Face à ces hypothèses, mais également à ces évolutions probables, quelle signification peut avoir la définition abstraite et idéaliste d'« Europe politique », sinon celle d'un but final évident mais lointain ? Cette définition est fondée sur l'hypothèse d'un sursaut de la conscience collective sous l'effet d'une crise grave, qui veuille penser à nouveau l'unité du continent sous le mode d'un acteur historique, capable de façonner le monde à son image et d'imprimer sa marque dans le siècle qui vient. Il s'agira d'une Europe à la croisée de destins multiples, au moment même où l'axe de gravité du système se déplace vers l'Extrême-Orient et l'Asie Pacifique.

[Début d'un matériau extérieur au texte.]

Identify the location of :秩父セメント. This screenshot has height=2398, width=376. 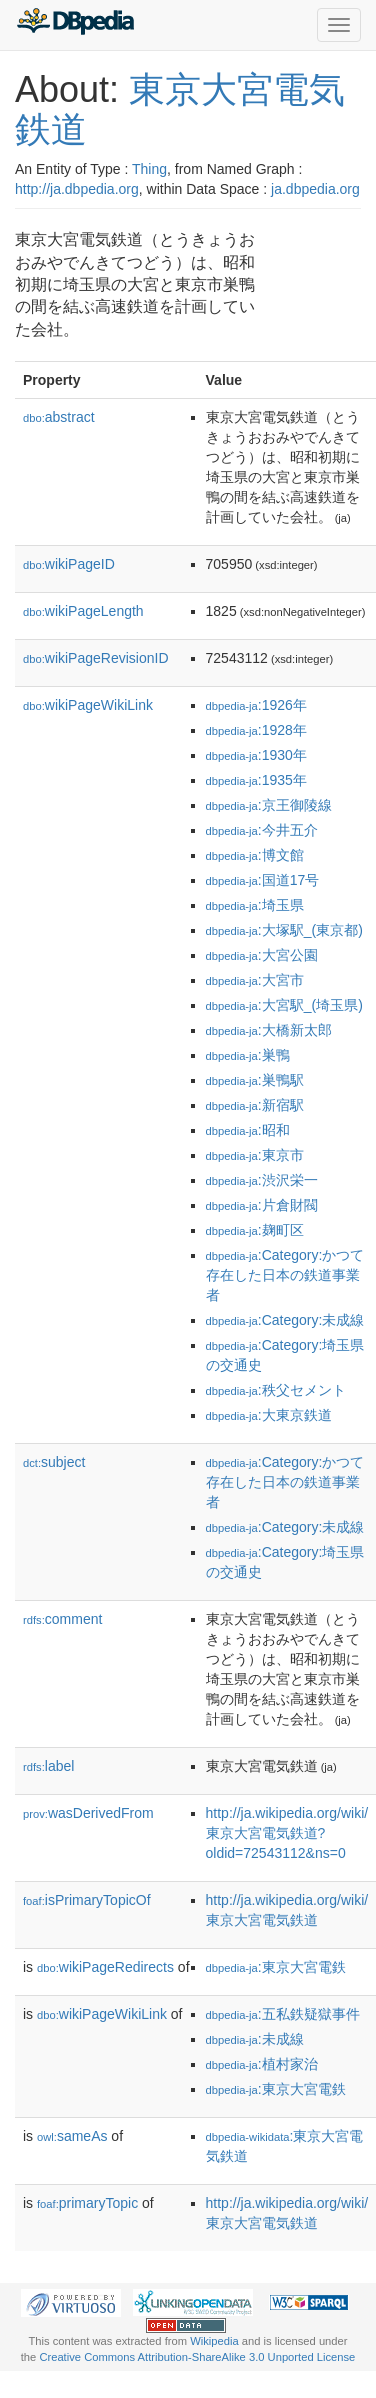
(276, 1390).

Pour en comprendre les enjeux, commençons par la question centrale et cruciale : « Qu'est-ce qu'une Europe politique ? »

C'est tout d'abord une Europe qui pense « sa raison d'être dans le monde, par elle-même et pour elle-même » (Ch. De Gaulle), qui conçoit un grand dessein comme un impératif primordial et existentiel, tout particulièrement en matière de défense, de sécurité et de politique étrangère. C'est une Europe qui dispose, en dernière instance, de l'emploi « d'un moyen spécifique : la force physique » et donc « du monopole de la force physique légitime » (Max Weber)

 Cela demande une issue politique, continentale et unitaire à son parcours et à son évolution.

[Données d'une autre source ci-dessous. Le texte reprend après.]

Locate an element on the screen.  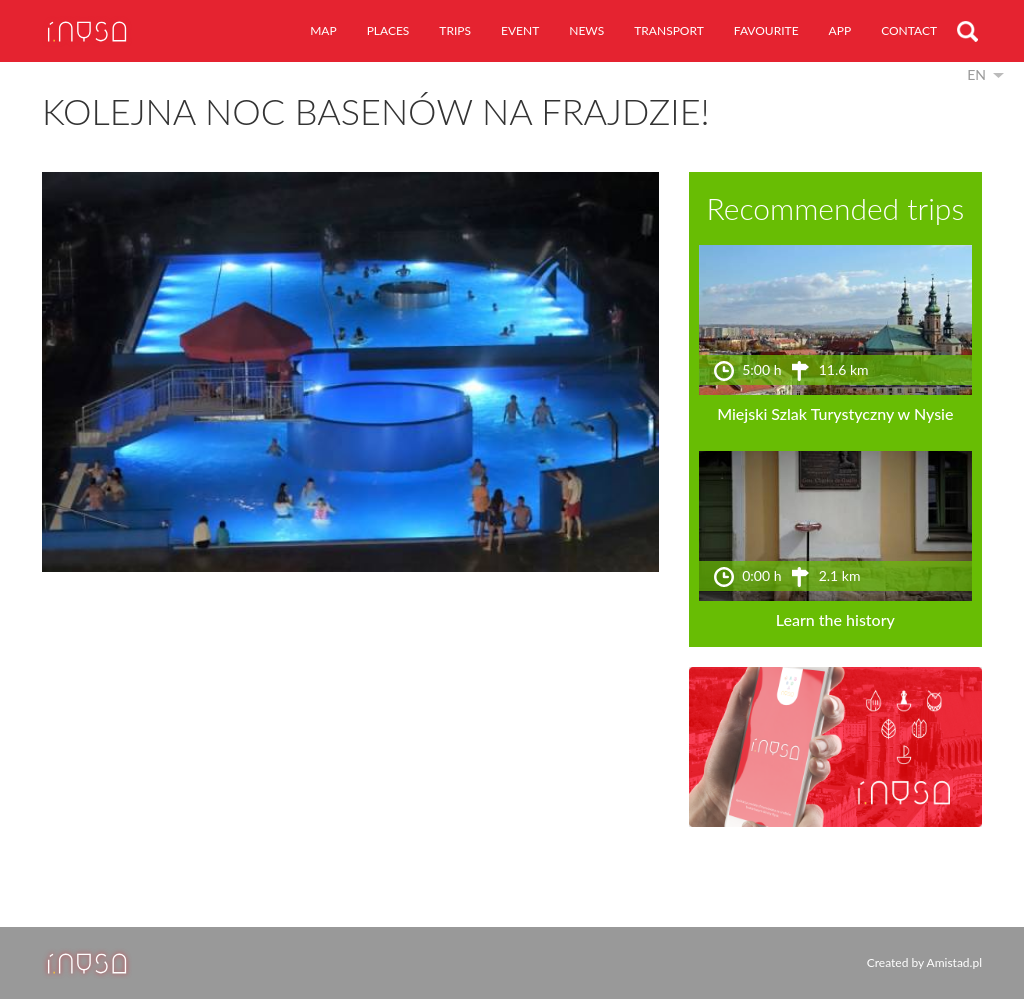
places is located at coordinates (388, 30).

 En deuxième lieu, c'est une Europe qui compte sur une hiérarchie et donc sur un « leadership » reconnu, articulant la « verticale des responsabilités », en une série de cercles de nations, différenciées entre elles et dictées par leur volonté de participer, selon leurs capacités et leurs forces à des coopérations de plus en plus structurées et renforcées. Et cela afin de participer au pouvoir ou influencer la répartition du pouvoir, soit entre les États soit dans le cadre d'un État (Max Weber) et pour aller là ou l'appellent les demandes du monde et le vent de l'histoire.

 Cette hiérarchie présuppose, toujours selon Max Weber, un « rapport de domination » et donc une « justification intrinsèque du pouvoir », accompagné de la discipline éthique de servir une « cause ». Cette Europe avec leadership, s'oppose à la démocratie égalitariste et « sans-cause », autrement dit, à l'Europe « puissance civile », liée à la défense du « status quo » à l'intérieur et à l'extérieur, constamment remis en cause dans une scène internationale perpétuellement secouée par l'irrationalisme éthique du monde.

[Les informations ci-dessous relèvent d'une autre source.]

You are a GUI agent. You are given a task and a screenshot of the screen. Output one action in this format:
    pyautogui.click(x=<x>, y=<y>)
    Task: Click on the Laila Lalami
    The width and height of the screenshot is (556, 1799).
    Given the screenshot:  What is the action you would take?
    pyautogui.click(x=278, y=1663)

 Et enfin c'est une Europe définie par l'espace, dans des frontières résultant d'une « géographie choisie » et donc d'une géopolitique. Cela implique une maîtrise des territoires, dictés par la Balance mondiale de la puissance et par le rejet des flous de la politique européenne de voisinage (PEV) et la poursuite des élargissements, remis en cause selon les variables des régimes de pouvoir et les contraintes politiques du moment. Flous qui trahissent la faiblesse de l'être européen, ou encore une personnalité historique momentanément défaillante.

 Et enfin est politique une Europe, fière de son passé qui porte une espérance d'affirmation historique et qui sorte définitivement de toute tutelle stratégique. Qui se démarque des perspectives régionales ou mondiales d'autres acteurs hégémoniques ou missionnaires. Telle est la définition d'une Europe politique, une Europe du renouveau et, en tant que telle, d'avenir.

 Dans l'ordre de la logique citoyenne et de la cohésion sociale, c'est une Europe des devoirs, plutôt qu'une Europe des droits et des intérêts corporatifs ou sectoriels. Il s'agit de l'Europe comme alternative réelle aux abstractions dominantes et impuissantes. Car un acteur politique est tel, quand il acquiert la conscience que le premier devoir du politique est de défendre ses « propres raisons d'être », celle de ses intérêts et des identités historiques, de ses peuples et cela jusqu'à l'utilisation de la force.

 Un acteur qui renouvelle constamment la vieille question: « Quo Vadis ? »

 C'est là la seule contribution réaliste d'un acteur historique à la vie internationale comme contribution individuelle à la culture générale de l'humanité et à la culture collective d'une époque.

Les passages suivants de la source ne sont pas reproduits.